Jedes der Erdsee-Bücher ist auch für sich allein zu lesen. Die
zentrale Figur ist Ged, der Sperber.
Im ersten Band, lernt
man Ged als Kind kennen. Auf Gont, einer der nördlichen Inseln, wächst
er beinahe wild auf. Seine Mutter ist gestorben und sein Vater, der Schmied,
hat nicht viel Zeit für ihn. Früh zeigt sich Geds Begabung für
Magie. Die Dorfhexe unterrichtet ihn, lehrt ihn die wenigen Worte der alten,
magischen Sprache, die sie kennt. So lernt Ged, wie man Tiere herbeiruft
oder Nebel macht.
Eines Tages wird Gont
von Barbaren aus dem Nordbereich angegriffen und durch Geds Nebelzauber
wird sein Heimatdorf gerettet. Dies erregt selbstverständlich Aufmerksamkeit,
es dauert nicht lange, bis der Magier Ogion kommt und Ged zu sich nimmt,
um ihn zu unterrichten. Zuerst lehrt er Ged hinzuhören, zu schweigen,
sich zu gedulden – doch das ist dem ehrgeizigen Knaben nicht genug, er
will schneller und vor allem viel mehr lernen. Er blättert in einem
alten Zauberbuch und findet die Formel, wie man Tote ruft. Leichtsinnig
murmelt er die Worte beim Lesen vor sich hin und ein Schatten erscheint.

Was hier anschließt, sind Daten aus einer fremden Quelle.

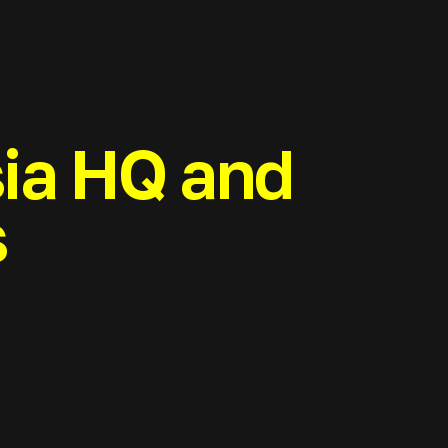
MPANY
SERVICES
PRODUCTS
JURISDICTIONS
MEDIA
CASES
EVENTS
ia HQ and
s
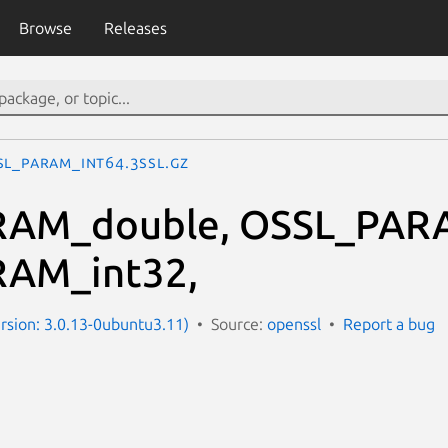
Browse
Releases
SL_PARAM_int64.3ssl.gz
AM_double, OSSL_PARA
AM_int32,
ersion: 3.0.13-0ubuntu3.11)
Source:
openssl
Report a bug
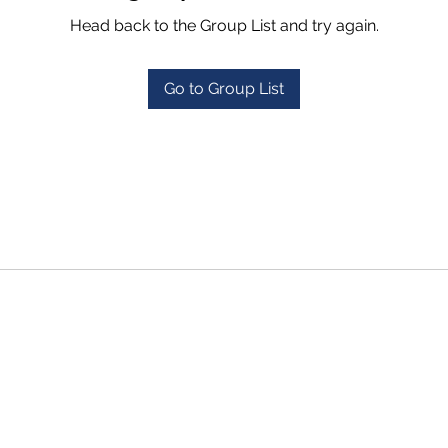
Head back to the Group List and try again.
Go to Group List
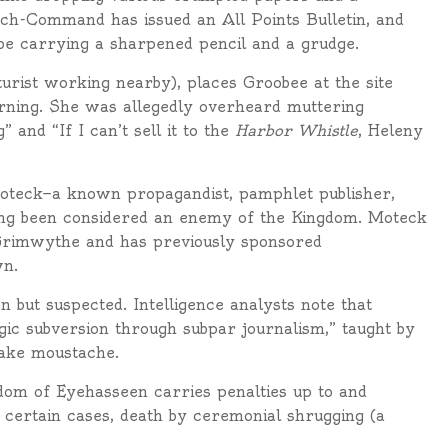
tch-Command has issued an All Points Bulletin, and
be carrying a sharpened pencil and a grudge.
turist working nearby), places Groobee at the site
rning. She was allegedly overheard muttering
 and “If I can’t sell it to the
Harbor Whistle
, Heleny
y Moteck—a known propagandist, pamphlet publisher,
ong been considered an enemy of the Kingdom. Moteck
f Grimwythe and has previously sponsored
wn.
 but suspected. Intelligence analysts note that
ic subversion through subpar journalism,” taught by
fake moustache.
dom of Eyehasseen carries penalties up to and
 in certain cases, death by ceremonial shrugging (a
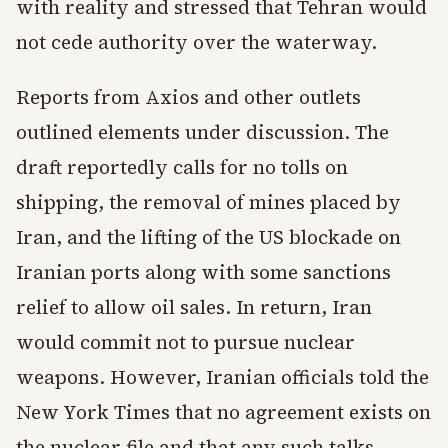
with reality and stressed that Tehran would
not cede authority over the waterway.
Reports from Axios and other outlets
outlined elements under discussion. The
draft reportedly calls for no tolls on
shipping, the removal of mines placed by
Iran, and the lifting of the US blockade on
Iranian ports along with some sanctions
relief to allow oil sales. In return, Iran
would commit not to pursue nuclear
weapons. However, Iranian officials told the
New York Times that no agreement exists on
the nuclear file and that any such talks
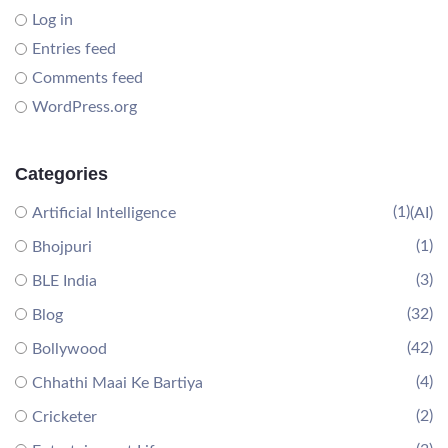
Log in
Entries feed
Comments feed
WordPress.org
Categories
(1)
Artificial Intelligence
(AI)
(1)
Bhojpuri
(3)
BLE India
(32)
Blog
(42)
Bollywood
(4)
Chhathi Maai Ke Bartiya
(2)
Cricketer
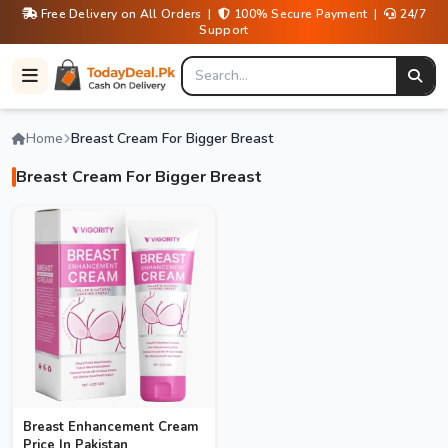
Free Delivery on All Orders |
100% Secure Payment |
24/7
Support
Home
Breast Cream For Bigger Breast
Breast Cream For Bigger Breast
Breast Enhancement Cream
Price In Pakistan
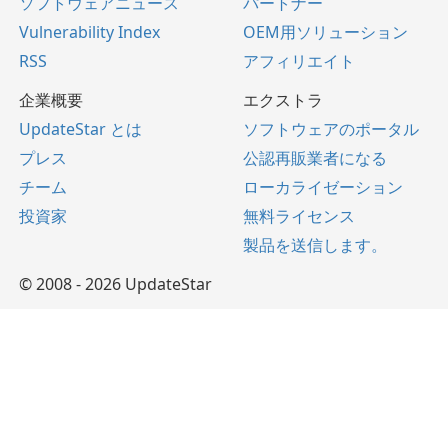
ソフトウェアニュース
パートナー
Vulnerability Index
OEM用ソリューション
RSS
アフィリエイト
企業概要
エクストラ
UpdateStar とは
ソフトウェアのポータル
プレス
公認再販業者になる
チーム
ローカライゼーション
投資家
無料ライセンス
製品を送信します。
© 2008 - 2026 UpdateStar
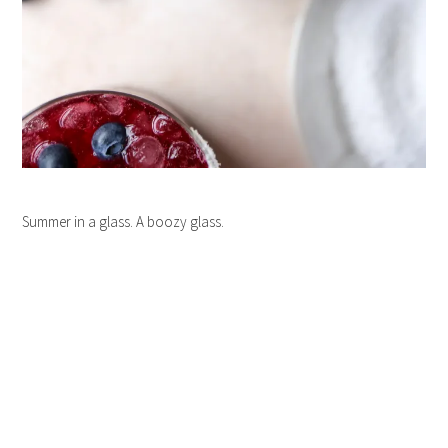
Summer in a glass. A boozy glass.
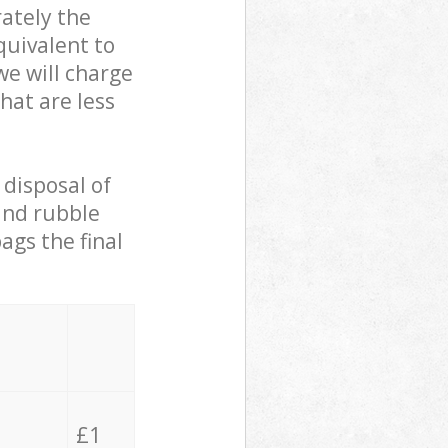
ately the
quivalent to
we will charge
hat are less
 disposal of
 and rubble
ags the final
£1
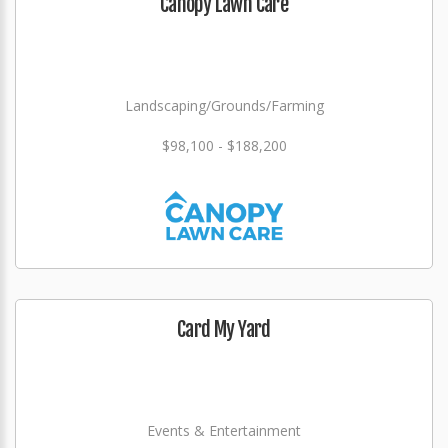
Canopy Lawn Care
Landscaping/Grounds/Farming
$98,100 - $188,200
Card My Yard
Events & Entertainment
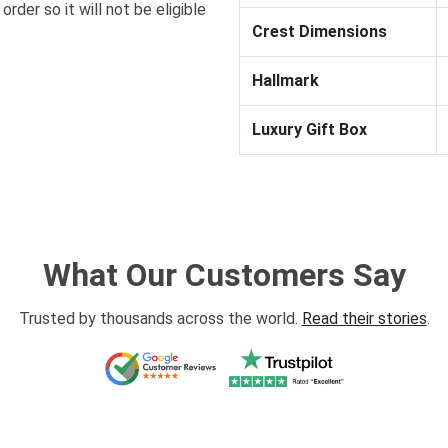
order so it will not be eligible
Crest Dimensions
Hallmark
Luxury Gift Box
What Our Customers Say
Trusted by thousands across the world.
Read their stories
.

Zum Glück entdeckt Ogion ihn und kann den Schatten zurück ins
Reich der Toten treiben.
Daraufhin geht Ged
nach Rok auf die Magierschule. Hier lernt er seinen besten Freund Vetsch
kennen und auch Jasper, einen Sohn aus reichem Hause. Ihn erträgt
Ged nicht. Ständig fühlt er sich von Jasper verspottet, fühlt
sich neben ihm wie der verachtete Ziegenhirte und will beweisen, dass er
der begabtere Magier ist. Er lernt fleißig, ist ein sehr guter Schüler,
doch seine Eitelkeit treibt ihn dazu, seine überragenden Fähigkeiten
vor allen vorzuführen und noch einmal die Toten zu rufen. Zugleich
mit der Gestalt einer Toten erscheint ein Schatten, der Ged angreift und
der ihn nicht wieder loslassen wird.
Dieser Schatten lauert
auf ihn, wartet, bis er die Schule in Rok verlässt und heftet sich
an seine Fersen, verfolgt ihn und greift ihn an. Erst der weise Magier
Ogion kann Ged den Rat geben, nicht vor dem Schatten zu fliehen, sondern
sich ihm zu stellen, um ihn zu besiegen. Eine Jagd beginnt, die Ged bis
auf die äußersten Inseln der Erdsee führt.
Ursprünglich wurde
Erdsee für Jugendliche geschrieben, doch das merkt man dem Buch nicht
an. Man darf nicht vergessen, dass es 1968 erschienen ist, eine lange Zeit,
in der sich die Fantasy gewandelt hat. Bei Ursula LeGuin wird man nicht
durch die Handlung gehetzt, wie es in heutiger Fantasy häufig der
Fall ist. Zugleich ist der zeitliche Abstand zu einem Werk wie „Der Herr
der Ringe“ groß genug, so dass die Gut-Böse-Trennung aufgehoben
wurde - ein Gewinn für diesen Zyklus - zum Glück, denn niemand
will immer nur das gleiche Schema lesen. Hier fußt das Böse
im eigenen Inneren, setzt Eitelkeit bedrohliche Dunkelheit frei und zerstört
das unbeschwerte Leben eines Schülers und Mannes. In Kritiken habe
ich gelesen, dass diese Moral manchem Leser zu deutlich aufgetragen war.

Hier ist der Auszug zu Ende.